Subqueries are “queries within a query.” When you do a lot of heavy-duty SQL queries, there will be times when you need to use a subquery. One keyword used to search for records within a recordset (subquery) is using the SQL “in” statement. The “in” statement basically says “find records that are ‘in’ this subquery.” While it’s not always the best for performance, you might need to rewrite, maintain or add to an existing subquery that uses the “in” statement.
A Normal SQL Query
If you have a little bit of SQL experience, you’ll recognize a “normal” query. The following is a standard select statement:
select first_name, last_name from users
The above statement selects the columns “first_name” and “last_name” from the SQL table “users.” The above statement is pretty universal in all major SQL platforms such as Oracle, SQL Server and MySQL. When you start to create more complex statements is when the language changes.

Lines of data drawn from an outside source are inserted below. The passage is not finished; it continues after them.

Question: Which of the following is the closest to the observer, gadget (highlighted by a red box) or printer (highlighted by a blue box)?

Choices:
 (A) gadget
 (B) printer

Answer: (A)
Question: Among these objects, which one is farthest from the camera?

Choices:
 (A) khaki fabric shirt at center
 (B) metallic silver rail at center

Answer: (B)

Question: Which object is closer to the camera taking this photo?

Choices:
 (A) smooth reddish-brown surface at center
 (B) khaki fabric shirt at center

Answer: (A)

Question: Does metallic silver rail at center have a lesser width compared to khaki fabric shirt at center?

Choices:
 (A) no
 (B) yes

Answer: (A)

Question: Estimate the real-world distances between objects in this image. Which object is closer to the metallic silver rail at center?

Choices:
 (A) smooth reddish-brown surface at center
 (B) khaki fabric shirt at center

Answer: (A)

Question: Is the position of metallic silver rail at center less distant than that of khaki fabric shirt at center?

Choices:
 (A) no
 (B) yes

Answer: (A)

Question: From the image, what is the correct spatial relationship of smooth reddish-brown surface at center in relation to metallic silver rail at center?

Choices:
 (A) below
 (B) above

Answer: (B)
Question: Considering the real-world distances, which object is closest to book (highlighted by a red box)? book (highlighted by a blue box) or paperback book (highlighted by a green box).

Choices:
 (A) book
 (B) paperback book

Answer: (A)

The above statement displays all accounts from the users table. The following SQL statement filters users based on the “where” clause:
select first_name, last_name from users where first_name=’john’

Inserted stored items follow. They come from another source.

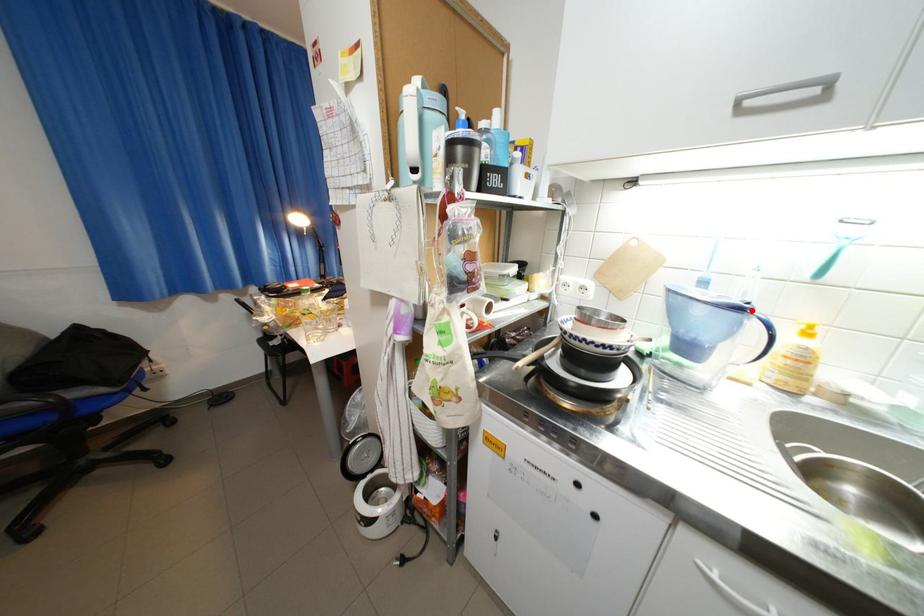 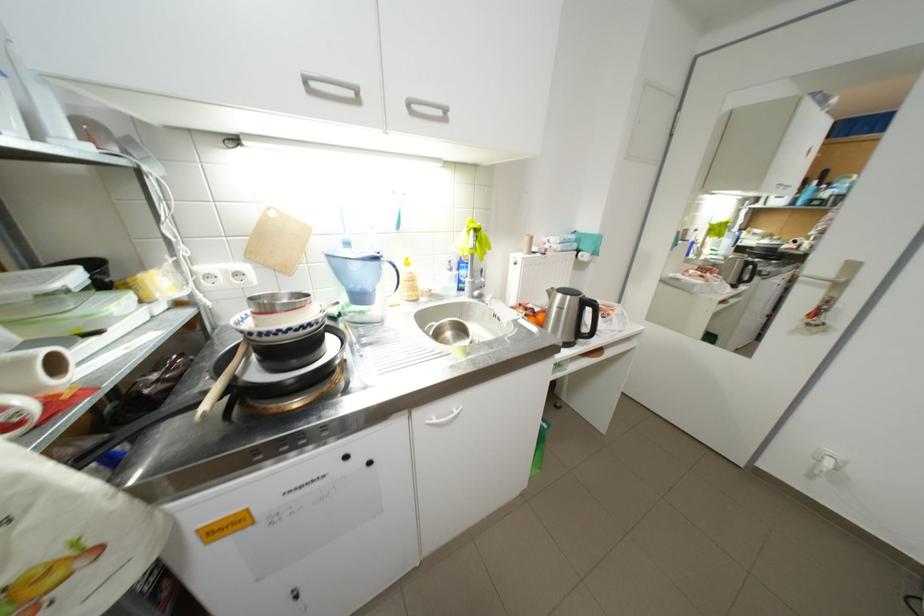 Question: I am providing you with two images of the same scene from different viewpoints. A red point is marked on the first image. At the location where the point appears in image 1, is it still visible in image 2?

Choices:
 (A) Yes
 (B) No

Answer: (A) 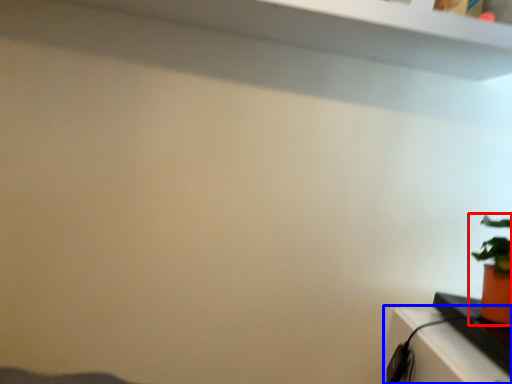 Question: Which object appears farthest to the camera in this image, houseplant (highlighted by a red box) or table (highlighted by a blue box)?

Choices:
 (A) houseplant
 (B) table

Answer: (A) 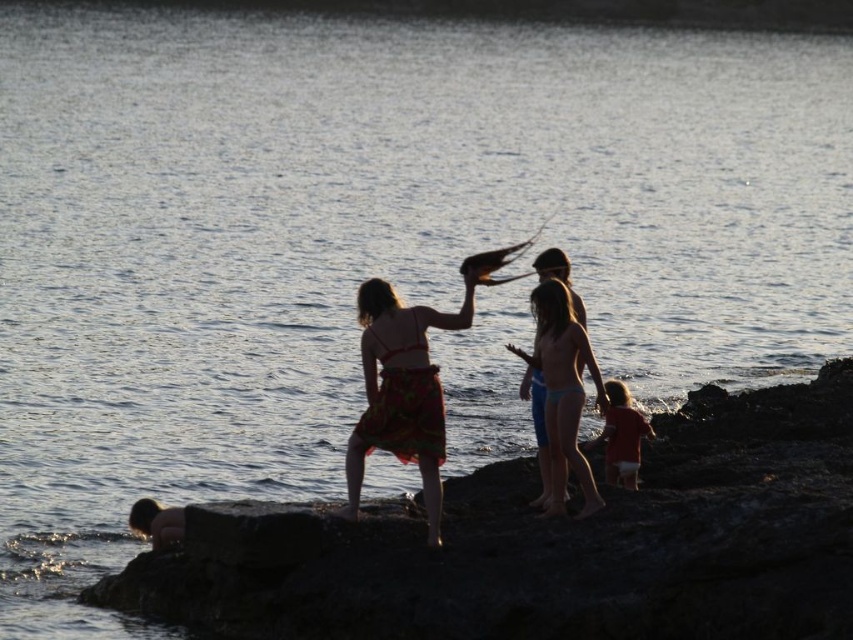 From the picture: You are a photographer trying to capture a wide shot of the lakeside scene. You notice the silhouette floral skirt at center and the red matte shirt at lower right in your frame. Based on their widths, which object should you prioritize keeping in focus to ensure the entire scene remains sharp?

The silhouette floral skirt at center has a lesser width compared to red matte shirt at lower right. Since the silhouette floral skirt at center is narrower, it requires less depth of field, so prioritizing focus on it would help maintain sharpness across the entire scene.

You are a photographer positioned at the lakeside. You want to capture a photo that includes both the matte pink bikini at center and the red matte shirt at lower right. Which object should you focus on first to ensure both are in frame?

The matte pink bikini at center is above the red matte shirt at lower right, so you should focus on the matte pink bikini at center first to ensure both are in frame.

The above statement adds the where filter and only returns accounts where the user’s first name is “John.” Notice the lowercase “J” in the query. SQL is not case sensitive, so the above statement will return any user with “John,” “john,” or “JoHn” in the first name column. Filtering record sets is normal in a SQL database. Your tables can grow to millions of records. Returning all of these records to your code and then filtering is a mistake. You should always filter your record set at the database-level to improve performance on your web applications.
Using the SQL “In” Statement
Before you write an “in” statement, you should understand the concept of subqueries. Subqueries, as statement before, are “queries within a query.” When you run a SQL statement with a subquery, the system first executes the subquery. The subquery returns a record set, and then the main query runs a statement against the subquery’s record set.

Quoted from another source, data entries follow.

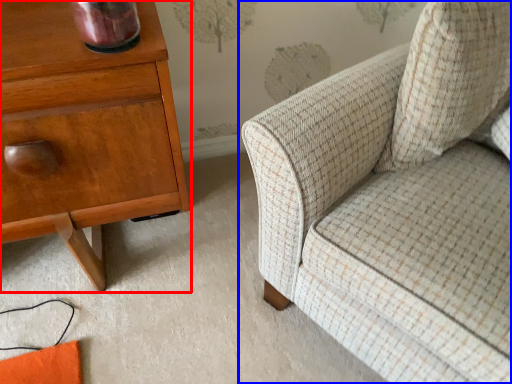 Question: Which object is closer to the camera taking this photo, nightstand (highlighted by a red box) or chair (highlighted by a blue box)?

Choices:
 (A) nightstand
 (B) chair

Answer: (B) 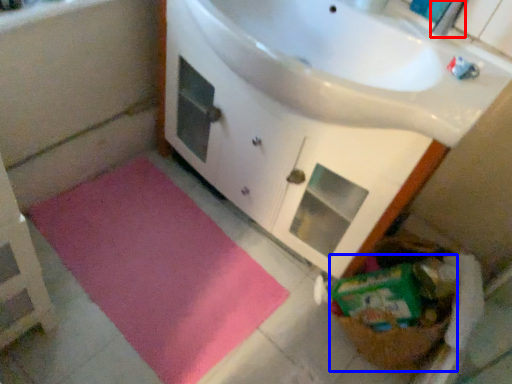 Question: Which object appears closest to the camera in this image, faucet (highlighted by a red box) or basket (highlighted by a blue box)?

Choices:
 (A) faucet
 (B) basket

Answer: (A) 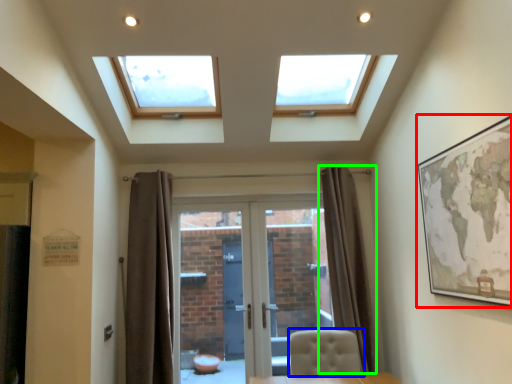 Question: Which is farther away from picture frame (highlighted by a red box)? chair (highlighted by a blue box) or curtain (highlighted by a green box)?

Choices:
 (A) chair
 (B) curtain

Answer: (B) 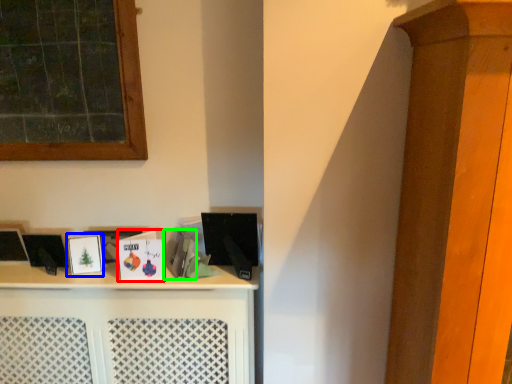 Question: Which object is positioned farthest from book (highlighted by a red box)? Select from picture frame (highlighted by a blue box) and book (highlighted by a green box).

Choices:
 (A) picture frame
 (B) book

Answer: (A) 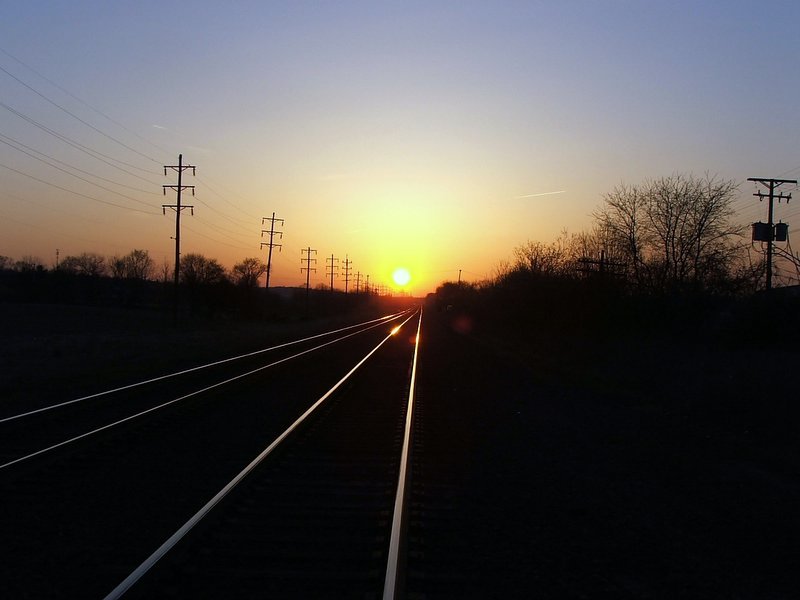 You are a GUI agent. You are given a task and a screenshot of the screen. Output one action in this format:
    pyautogui.click(x=<x>, y=<y>)
    Task: Click on the hook
    The image size is (800, 600).
    Given the screenshot: What is the action you would take?
    pyautogui.click(x=158, y=232)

The following is an example of the SQL “in” statement:
select first_name, last_name from users where first_name=’john’ and userid in (1, 2, 3)
The above statement says “return all users where the first name is ‘john’ and the userid column is either 1, 2 or 3.” The “in” statement makes it much easier than creating an or statement in the where clause. The following SQL statement is an alternative way to write the above statement:
select first_name, last_name from users where first_name=’john’ and (userid = 1 or userid = 2 or userid = 3)
Obviously, the “in” statement is much more efficient and easier to use. You also have the option of using a full subquery in the “in” statement. The following code shows you how to create a full subquery in the SQL in statement:
select first_name, last_name from users where first_name=’john’ and userid in (select userid from users where userid = 1 or userid = 2 or userid = 3)
The above three statements all return the same data set. However, the last one uses a subquery to return a list of users with an id of 1, 2 or 3. The last one is the most inefficient way to create a query. The first two do not run a subquery against the database tables. The last one first runs the inner select statement, returns a list of users with an id of 1, 2 or 3 and then the main query (outside query) runs. This means that the database must execute two queries instead of one. With too many of these types of statements, you can technically slow down your application. While one might not create a noticeable difference, too many of these statements will slow down the system to where you will need to reprogram your SQL statements.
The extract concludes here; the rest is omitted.